E. On November 21, 2014, the Plaintiff, who was dissatisfied with each of the instant dispositions, requested an inquiry to the Tax Tribunal, but was dismissed on March 9, 2015.
2. Whether the instant disposition is lawful
A. The plaintiff's assertion
295,000,000 won out of the issues deposited into the representative account of the Plaintiff’s representative account
It was used for corporate business, such as purchase of raw materials, and the remainder of 98,400,000 won was used for the purpose of debt repayment, expenses, etc. of the corporate entity. Therefore, the key amount was actually reverted to the corporate entity, so the instant disposition was unlawful against the principle of substantial taxation.
(b) Related statutes;
Attached Form is as shown in the attached Form.
C. Determination
The number of representatives after the fact that the funds have been leaked from a corporation to the representative;
Even if the other party's cash account was opened in the gold account to enter the account, if the representative's short-term loan account was opened from the representative's short-term transaction, and it is anticipated that the account should be set up against the representative's second-term transaction, barring special circumstances such as the nominal processing obligation not set up for the first half of the deposit amount, it cannot be deemed that the funds already leaked to the representative's own account and reverted to the representative's 200 billion won were recovered as the corporation. (See Supreme Court Decision 200Du3726, Jan. 11, 2002.) According to the legal principles set forth in No. 4-9 (including the serial number) and No. 2-100,000 won, the total amount of KRW 200,000,000 won was set out from the account set forth in No. 2-1050,000 won.

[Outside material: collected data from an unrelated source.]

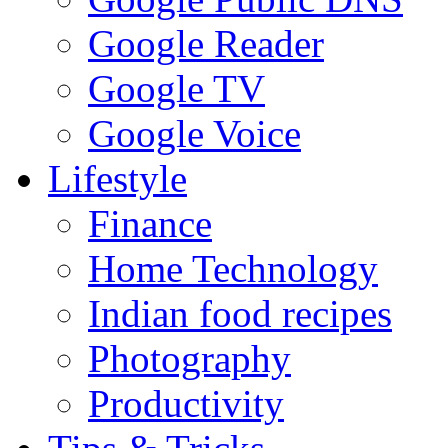
Google Reader
Google TV
Google Voice
Lifestyle
Finance
Home Technology
Indian food recipes
Photography
Productivity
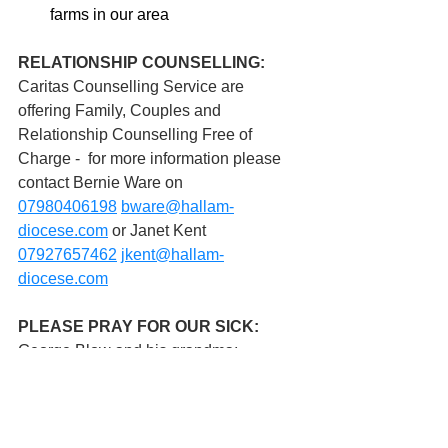
farms in our area
RELATIONSHIP COUNSELLING:
Caritas Counselling Service are 
offering Family, Couples and 
Relationship Counselling Free of 
Charge -  for more information please 
contact Bernie Ware on 
07980406198
bware@hallam-
diocese.com
 or Janet Kent 
07927657462
jkent@hallam-
diocese.com
PLEASE PRAY FOR OUR SICK: 
George Blow and his grandma;  
Victoria Broughton; Christopher 
Browne;  Eileen Butterfield;  Jim 
Chandler;   Sam Cleasby;  Betty 
Delaney;  Barbara Dexter;  Pat Duffin;  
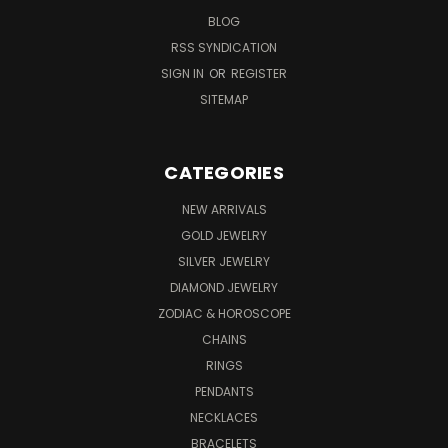
BLOG
RSS SYNDICATION
SIGN IN
OR
REGISTER
SITEMAP
CATEGORIES
NEW ARRIVALS
GOLD JEWELRY
SILVER JEWELRY
DIAMOND JEWELRY
ZODIAC & HOROSCOPE
CHAINS
RINGS
PENDANTS
NECKLACES
BRACELETS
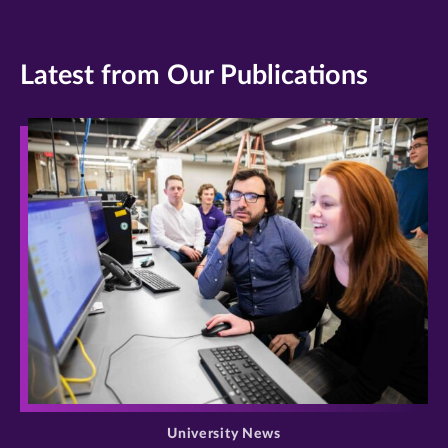
Latest from Our Publications
>
University News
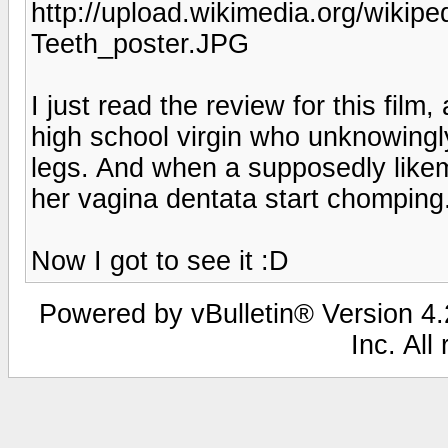
http://upload.wikimedia.org/wikip
Teeth_poster.JPG
I just read the review for this film
high school virgin who unknowingl
legs. And when a supposedly likem
her vagina dentata start chompi
Now I got to see it :D
Powered by vBulletin® Version 4.2
Inc. All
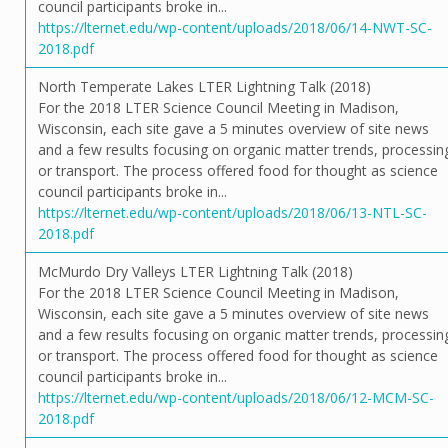
council participants broke in...
https://lternet.edu/wp-content/uploads/2018/06/14-NWT-SC-
2018.pdf
North Temperate Lakes LTER Lightning Talk (2018)
For the 2018 LTER Science Council Meeting in Madison,
Wisconsin, each site gave a 5 minutes overview of site news
and a few results focusing on organic matter trends, processin
or transport. The process offered food for thought as science
council participants broke in...
https://lternet.edu/wp-content/uploads/2018/06/13-NTL-SC-
2018.pdf
McMurdo Dry Valleys LTER Lightning Talk (2018)
For the 2018 LTER Science Council Meeting in Madison,
Wisconsin, each site gave a 5 minutes overview of site news
and a few results focusing on organic matter trends, processin
or transport. The process offered food for thought as science
council participants broke in...
https://lternet.edu/wp-content/uploads/2018/06/12-MCM-SC-
2018.pdf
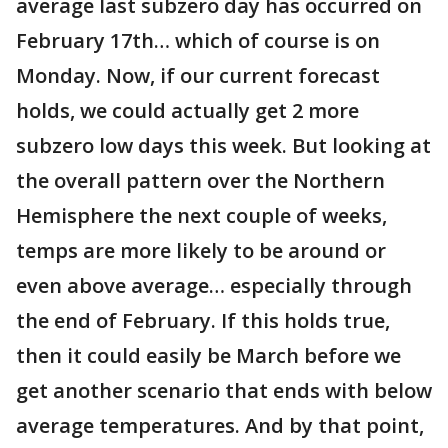
average last subzero day has occurred on
February 17th… which of course is on
Monday. Now, if our current forecast
holds, we could actually get 2 more
subzero low days this week. But looking at
the overall pattern over the Northern
Hemisphere the next couple of weeks,
temps are more likely to be around or
even above average… especially through
the end of February. If this holds true,
then it could easily be March before we
get another scenario that ends with below
average temperatures. And by that point,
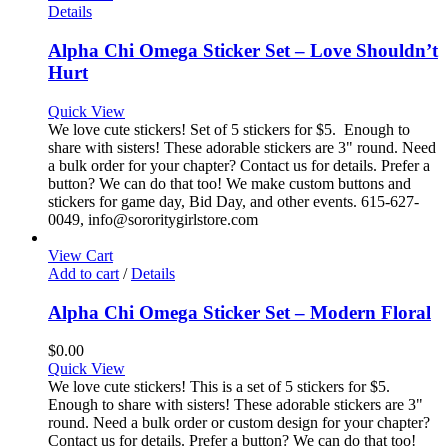
Details
Alpha Chi Omega Sticker Set – Love Shouldn’t
Hurt
Quick View
We love cute stickers! Set of 5 stickers for $5. Enough to
share with sisters! These adorable stickers are 3" round. Need
a bulk order for your chapter? Contact us for details. Prefer a
button? We can do that too! We make custom buttons and
stickers for game day, Bid Day, and other events. 615-627-
0049, info@sororitygirlstore.com
View Cart
Add to cart
/
Details
Alpha Chi Omega Sticker Set – Modern Floral
$
0.00
Quick View
We love cute stickers! This is a set of 5 stickers for $5.
Enough to share with sisters! These adorable stickers are 3"
round. Need a bulk order or custom design for your chapter?
Contact us for details. Prefer a button? We can do that too!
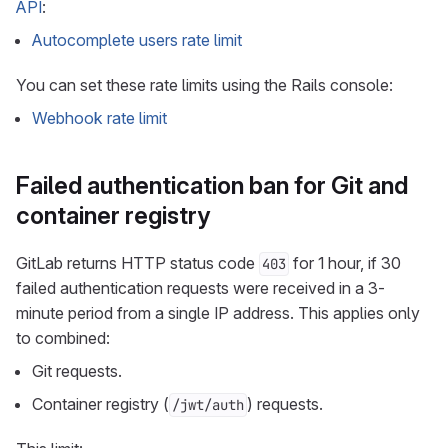
API
:
Autocomplete users rate limit
You can set these rate limits using the Rails console:
Webhook rate limit
Failed authentication ban for Git and
container registry
GitLab returns HTTP status code
for 1 hour, if 30
403
failed authentication requests were received in a 3-
minute period from a single IP address. This applies only
to combined:
Git requests.
Container registry (
) requests.
/jwt/auth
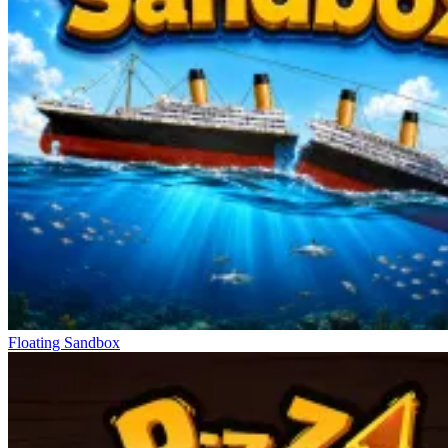
Floating Sandbox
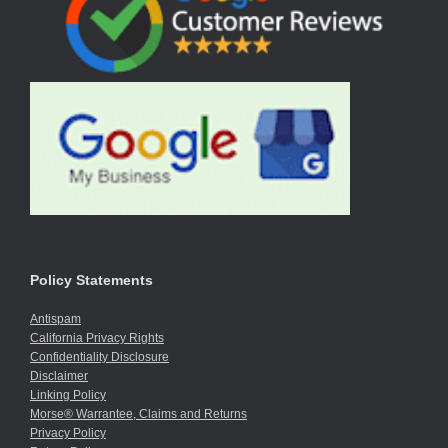
Policy Statements
Antispam
California Privacy Rights
Confidentiality Disclosure
Disclaimer
Linking Policy
Morse® Warrantee, Claims and Returns
Privacy Policy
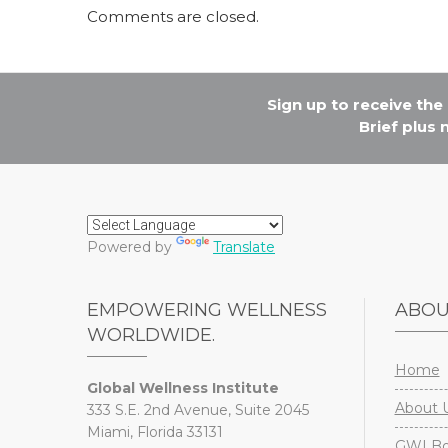
Comments are closed.
Sign up to receive th
Brief plus
Powered by
Translate
EMPOWERING WELLNESS
ABO
WORLDWIDE.
Home
Global Wellness Institute
About 
333 S.E. 2nd Avenue, Suite 2045
Miami, Florida 33131
GWI Boa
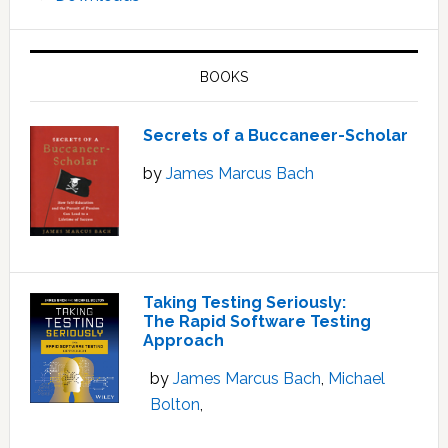
BOOKS
Secrets of a Buccaneer-Scholar
by
James Marcus Bach
Taking Testing Seriously:
The Rapid Software Testing
Approach
by
James Marcus Bach
,
Michael
Bolton
,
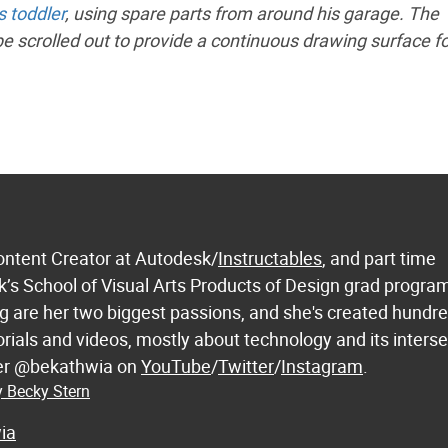
s toddler
, using spare parts from around his garage. The
 be scrolled out to provide a continuous drawing surface fo
ontent Creator at Autodesk/
Instructables
, and part time
k’s School of Visual Arts Products of Design grad progra
 are her two biggest passions, and she's created hundre
orials and videos, mostly about technology and its inters
 her @bekathwia on
YouTube
/
Twitter
/
Instagram
.
y Becky Stern
ia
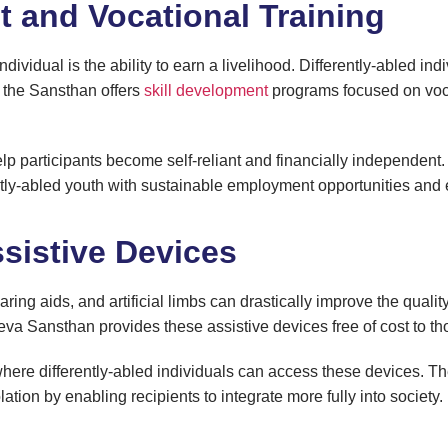
t and Vocational Training
ividual is the ability to earn a livelihood. Differently-abled ind
, the Sansthan offers
skill development
programs focused on vocat
lp participants become self-reliant and financially independent.
ly-abled youth with sustainable employment opportunities and e
ssistive Devices
ing aids, and artificial limbs can drastically improve the quality o
a Sansthan provides these assistive devices free of cost to th
ere differently-abled individuals can access these devices. Th
lation by enabling recipients to integrate more fully into society.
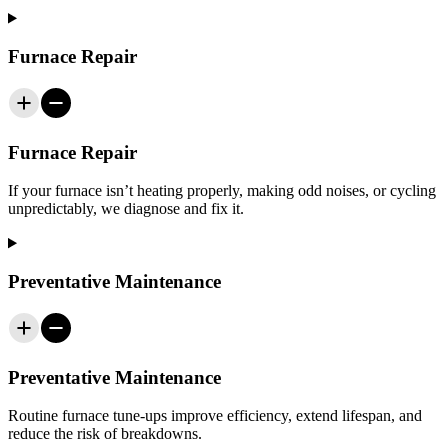
Furnace Repair
Furnace Repair
If your furnace isn’t heating properly, making odd noises, or cycling
unpredictably, we diagnose and fix it.
Preventative Maintenance
Preventative Maintenance
Routine furnace tune‑ups improve efficiency, extend lifespan, and
reduce the risk of breakdowns.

Therefore, the above KRW 295,00,000, which was reverted to Kim ○○, cannot be deemed to have been recovered as the Plaintiff’s corporation. Moreover, it is insufficient to recognize that KRW 98,400,000 out of the key amount belongs to the Plaintiff and was used for the Plaintiff’s corporation, solely on the basis of each of the certificates (including each number) Nos. 11 and 12 (including each number) are insufficient. Therefore, the Defendant did not err in disposing of the key amount as the bonus to the Plaintiff’s representative, and the Plaintiff’s assertion disputing this is
Meanwhile, in the disposition of this case, the Plaintiff did not assert an obvious illegal cause with respect to the disposition of this case. Among the grounds for the disposition, the contents unfavorable to the Plaintiff were excluded from deductible expenses the lease deposit fee spent for the mechanical device with a false excessive appropriation. Since it is apparent that the fee is deductible expenses without business relevance, the Defendant did not err in the disposition of this part.
3. Conclusion
Therefore, the plaintiff's claim is without merit, and it is dismissed and it is so decided as per Disposition.